* [INSTRUCTIONS FOR THE TASK]:
Report all lines below with the word "Ngãi".

++++ INPUT FOR THIS TASK ++++

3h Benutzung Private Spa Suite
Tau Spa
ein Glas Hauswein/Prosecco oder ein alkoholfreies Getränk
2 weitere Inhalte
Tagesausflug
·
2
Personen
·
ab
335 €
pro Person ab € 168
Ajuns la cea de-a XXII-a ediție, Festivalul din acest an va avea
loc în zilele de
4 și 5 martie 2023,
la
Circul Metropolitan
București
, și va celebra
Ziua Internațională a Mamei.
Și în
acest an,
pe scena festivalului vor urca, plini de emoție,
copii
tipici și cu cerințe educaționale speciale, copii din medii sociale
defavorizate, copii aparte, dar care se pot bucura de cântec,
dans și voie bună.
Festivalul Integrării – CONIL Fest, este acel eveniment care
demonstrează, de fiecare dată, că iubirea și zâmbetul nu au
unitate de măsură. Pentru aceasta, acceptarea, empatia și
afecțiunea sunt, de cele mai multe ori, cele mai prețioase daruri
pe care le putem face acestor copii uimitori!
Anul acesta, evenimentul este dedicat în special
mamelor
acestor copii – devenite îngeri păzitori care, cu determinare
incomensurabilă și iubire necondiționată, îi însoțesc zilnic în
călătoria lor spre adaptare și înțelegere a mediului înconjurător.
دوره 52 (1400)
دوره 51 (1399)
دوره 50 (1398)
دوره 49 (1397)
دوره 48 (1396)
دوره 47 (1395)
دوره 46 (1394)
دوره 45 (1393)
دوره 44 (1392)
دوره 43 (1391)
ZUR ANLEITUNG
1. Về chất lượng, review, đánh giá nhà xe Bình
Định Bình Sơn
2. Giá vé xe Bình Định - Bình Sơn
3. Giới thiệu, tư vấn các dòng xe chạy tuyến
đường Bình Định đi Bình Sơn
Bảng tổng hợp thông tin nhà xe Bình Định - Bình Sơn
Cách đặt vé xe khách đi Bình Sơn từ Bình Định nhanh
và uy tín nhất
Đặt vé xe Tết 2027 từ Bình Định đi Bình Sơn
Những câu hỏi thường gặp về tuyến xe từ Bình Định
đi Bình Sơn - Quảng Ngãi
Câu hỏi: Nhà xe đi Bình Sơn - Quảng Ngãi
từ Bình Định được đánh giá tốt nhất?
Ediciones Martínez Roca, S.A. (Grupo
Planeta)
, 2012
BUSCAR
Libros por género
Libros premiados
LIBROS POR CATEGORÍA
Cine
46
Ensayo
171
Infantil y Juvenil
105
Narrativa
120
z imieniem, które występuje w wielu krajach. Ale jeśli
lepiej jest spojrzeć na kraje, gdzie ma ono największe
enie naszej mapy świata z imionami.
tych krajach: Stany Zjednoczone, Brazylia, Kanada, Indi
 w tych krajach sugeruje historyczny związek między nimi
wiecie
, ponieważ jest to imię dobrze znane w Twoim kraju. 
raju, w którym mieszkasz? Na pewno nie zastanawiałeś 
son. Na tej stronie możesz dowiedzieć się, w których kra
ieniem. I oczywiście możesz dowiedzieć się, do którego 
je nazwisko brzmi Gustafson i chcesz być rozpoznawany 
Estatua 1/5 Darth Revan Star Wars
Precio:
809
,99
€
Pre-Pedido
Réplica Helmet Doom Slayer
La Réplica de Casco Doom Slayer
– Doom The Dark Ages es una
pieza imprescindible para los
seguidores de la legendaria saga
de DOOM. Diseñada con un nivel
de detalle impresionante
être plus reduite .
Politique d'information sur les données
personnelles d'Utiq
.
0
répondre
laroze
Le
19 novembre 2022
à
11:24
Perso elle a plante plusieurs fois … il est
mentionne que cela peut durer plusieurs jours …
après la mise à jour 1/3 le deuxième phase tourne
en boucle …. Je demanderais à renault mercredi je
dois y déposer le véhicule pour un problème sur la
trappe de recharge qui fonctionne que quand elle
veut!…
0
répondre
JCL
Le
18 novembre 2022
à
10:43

++++

* [RESPONSE TO THE TASK]:
đi Bình Sơn - Quảng Ngãi
Câu hỏi: Nhà xe đi Bình Sơn - Quảng Ngãi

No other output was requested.